9. Racional. Não sou uma pessoa muito emocional, a minha tendência é mesmo para o racional e como tal sufoco tudo que seja emoção ou sentimento, racionalizando a maior parte das coisas da melhor maneira possível. Fico deveras embaraçada quando vejo alguém chorar ou a falar de sentimentos abertamente. Por isso, evito situações demasiado delicadas nesse aspecto porque nunca sei o que fazer ou dizer. Penso que todas as pessoas que convivem comigo têm noção disso e por isso, sabem que não me conhecem muito bem, pois nunca conto nada de mim, a não ser coisas banais do quotidiano.
10. Teatro. Em pequena, quando exploramos desejos de ter diversas profissões, decidi, por último, que queria ser actriz. Entretanto, o tempo passa, uma pessoa aprende que há coisas que não podem passar de sonhos e que até são absurdas, esquece-se, até que escolhi Humanidades para o 10º ano e no 11º tive O.E.D. (Oficina da Expressão Dramática), o que fez com que o desejo voltasse.
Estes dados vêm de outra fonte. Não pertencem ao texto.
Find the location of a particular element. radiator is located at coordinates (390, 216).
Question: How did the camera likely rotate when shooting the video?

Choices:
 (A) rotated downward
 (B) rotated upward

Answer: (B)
Adorei a experiência. Passaria tempos infinitos naquelas aulas e até me cheguei a inscrever num workshop de teatro leccionado pela companhia de teatro de Barcelos – Capoeira – que, por sua vez, também foi uma experiência muito proveitosa. Com este desejo crescente e fortificado, espero entrar na esmae, no Porto, daqui a um ano e licenciar-me em Teatro.
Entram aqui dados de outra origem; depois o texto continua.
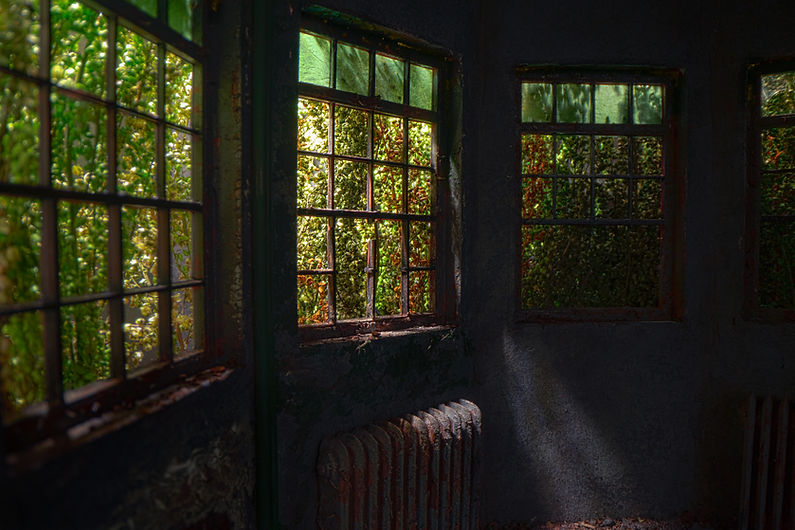 Locate an element on the screen. This screenshot has height=530, width=795. tinted glass is located at coordinates (610, 108), (355, 80).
1.Fisicamente. Há duas coisas que gosto especialmente em mim: os meus olhos e os meus sinais. Os olhos, apesar de serem comummente castanhos, são grandes e fascinam-me pela sua vivacidade de expressão, pelo brilho das emoções e pela sua mobilidade observadora. Os sinais são, para mim, marcas de identificação pessoais e adoro cada um deles em mim (não são poucos).
Nos outros, perco-me apaixonadamente nas mãos e nos sorrisos. Adoro mãos finas de dedos compridos, as mãos ágeis e delicadas. Os sorrisos se forem alegres e sobretudo sinceros, enfeitiçam-me por completo, indescritível. Adoro também cabelos compridos e lisos (não fosse o meu assim); a minha mãe bem insistiu, quando eu era pequena, em cortá-lo pequenino (à tigela), mas não adiantou, a minha fixação “falou” mais alto.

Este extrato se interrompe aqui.